Sergio Romano, Corriere della Sera 30/7/2014, 30 luglio 2014
LA BATTAGLIA PER LE RIFORME VINTA A BERLINO, PERSA A ROMA
Per l’ennesima volta, sento dire che le fortune della Germania sarebbero legate a «riforme». Chiedo, allora, che finalmente ci venga svelato in dettaglio in che cosa abbiano consistito tali miracolose riforme: potremmo soppesarle e copiarne qualcuna. Non mi si dica che tali riforme, in ultima analisi, abbiano ridotto il costo del lavoro per unità di prodotto o altre amenità del genere. Chiesi, tanti ma tanti anni fa, a persona che ben conosceva quel mondo, quale fosse il segreto delle fortune della Germania; mi rispose: «Vedi, là nessuno si ammazza di lavoro ma, là, tutti lavorano con impegno e serietà». Capii immediatamente il messaggio. Si tratta di un popolo disciplinato, dote, questa, assolutamente necessaria, ad esempio, per operare nell’ambito della grande industria (anche nell’ambito militare, peraltro). Ci sarà pure un motivo se, là, la grande industria ha prosperato mentre da noi ha fallito su tutta la linea. Non credo, pertanto, che c’entrino le riforme quanto invece l’indole di quel popolo che, potrà non essere simpatico a tutti, ma che sul piano organizzativo è molto, molto diverso da noi.
Luciano Gioia
Caro Gioia,
Le riforme a cui generalmente si allude nel caso tedesco sono quelle realizzate dal governo di Gerhard Schröder fra il 1998 e il 2005. Ma possono essere comprese e apprezzate soltanto se collocate nel contesto della situazione economica tedesca dopo l’introduzione dell’euro alla fine degli anni Novanta. Il marco era sopravvalutato e il suo valore aveva un effetto negativo sulle esportazioni. Il costo dell’unificazione pesava ancora sul bilancio dello Stato. La produttività cresceva meno dei salari. E la risposta di molti industriali a questo stato di cose era la delocalizzazione, vale a dire il trasferimento delle fabbriche soprattutto nei Paesi ex comunisti, dove la mano d’opera era complessivamente bene istruita e i salari molto più bassi. Schröder spiegò ai sindacati che quella emorragia avrebbe danneggiato in ultima analisi anche le loro organizzazioni e li persuase a collaborare. Fu molto più facile da quel momento fare le riforme che maggiormente contribuirono al rilancio della economia tedesca: riduzione dei costi delle aziende, diminuzione dei salari reali (più lavoro per la stessa retribuzione), nuovi contratti di lavoro a tempo determinato, diminuzione della spesa sanitaria, allungamento dell’età lavorativa. Nel giro di pochi anni tutti i principali indicatori economici — esportazioni, produttività, occupazione — dimostrarono che la cura Schröder stava facendo miracoli. Ne avemmo la prova quando il cancelliere socialdemocratico fu abbandonato da una parte del suo partito e perdette le elezioni del 2005. Era divenuto impopolare, ma la terapia non sarebbe stata efficace se la riforma non avesse comportato parecchi sacrifici e i riformatori non fossero stati pronti a pagarne il prezzo.
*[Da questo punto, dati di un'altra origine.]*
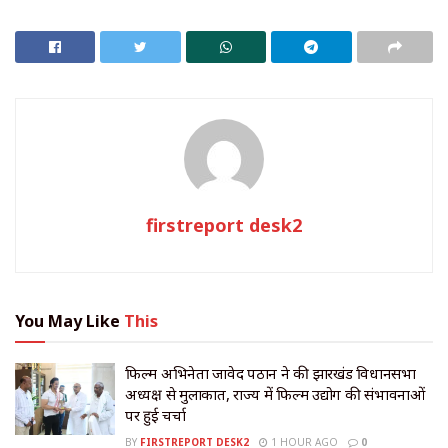
firstreport desk2
You May Like
This
फिल्म अभिनेता जावेद पठान ने की झारखंड विधानसभा
अध्यक्ष से मुलाकात, राज्य में फिल्म उद्योग की संभावनाओं
पर हुई चर्चा
BY
FIRSTREPORT DESK2
1 HOUR AGO
0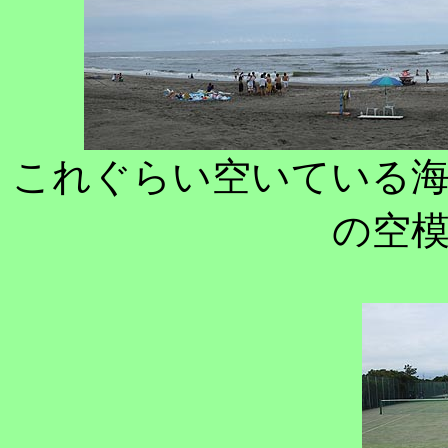
これぐらい空いている
の空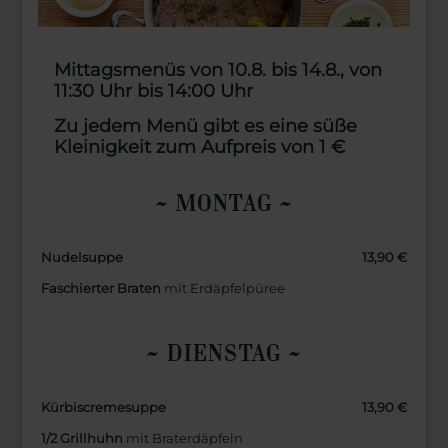
Mittagsmenüs von 10.8. bis 14.8., von
11:30 Uhr bis 14:00 Uhr
Zu jedem Menü gibt es eine süße
Kleinigkeit zum Aufpreis von 1 €
MONTAG
Nudelsuppe
13,90
Faschierter Braten
mit Erdäpfelpüree
DIENSTAG
Kürbiscremesuppe
13,90
1/2 Grillhuhn
mit Braterdäpfeln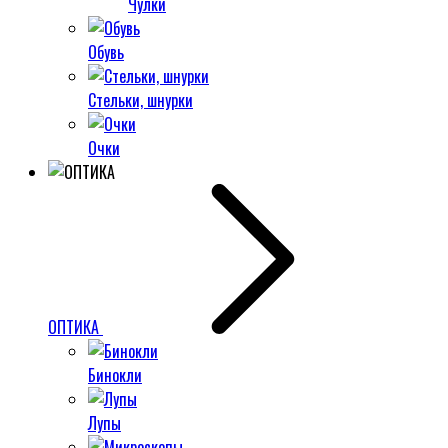
Чулки
Обувь
Стельки, шнурки
Очки
ОПТИКА
Бинокли
Лупы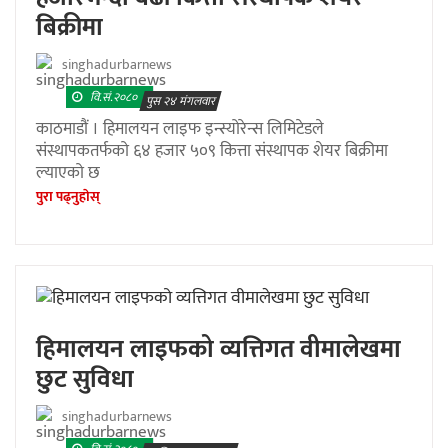
बिक्रीमा
singhadurbarnews
वि.सं.२०८०
पुस २४ मंगलवार
काठमाडौं । हिमालयन लाइफ इन्स्योरेन्स लिमिटेडले
संस्थापकतर्फको ६४ हजार ५०९ कित्ता संस्थापक शेयर बिक्रीमा
ल्याएको छ
पुरा पढ्नुहाेस्
हिमालयन लाइफको व्यत्तिगत वीमालेखमा
छुट सुविधा
singhadurbarnews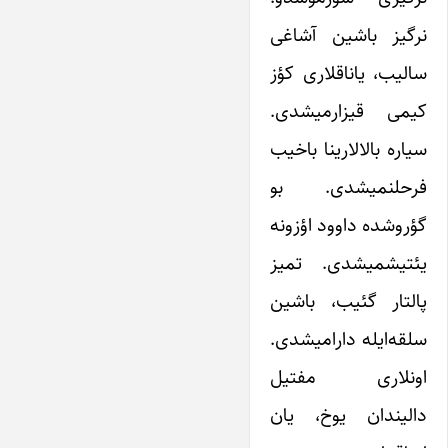
نرگیز باشین آشاغی
سالیب، یاناقلاری کؤز
کیمی قیزارمیشدی.
سیاره بالالارینا باخیب
فرحلنمیشدی. بو
گؤروشده داوود اؤزونه
یئتیشمیشدی. تمیز
پالتار گئیب، باشین
سلقه‌ایله دارامیشدی.
اونلاری مفتیل
دالیندان یوخ، یان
In Italia le cose sono state fatte a metà. I sindacati non volevano la collaborazione, ma la concertazione, vale a dire un condominio che avrebbe inevitabilmente limitato le capacità riformatrici di qualsiasi governo. La legge Biagi tentò di liberalizzare il mercato del lavoro, ma fu tenacemente combattuta e naufragò sullo scoglio dell’art. 18. Berlusconi voleva sopravvivere più di quanto volesse riformare. La legge Fornero sulla pensione a 67 anni arrivò tardi in una fase di crisi, quando i suoi effetti avrebbero giovato al bilancio dello Stato ma aumentato la disoccupazione giovanile.
Le riforme sono difficili in Italia, caro Gioia, perché ogni corporazione, dai maggiori ordini professionali alla più modesta sigla sindacale, ha di fatto un diritto di veto. Abbiamo spinto il concetto di democrazia sino a generare il suo opposto: la tirannia delle minoranze.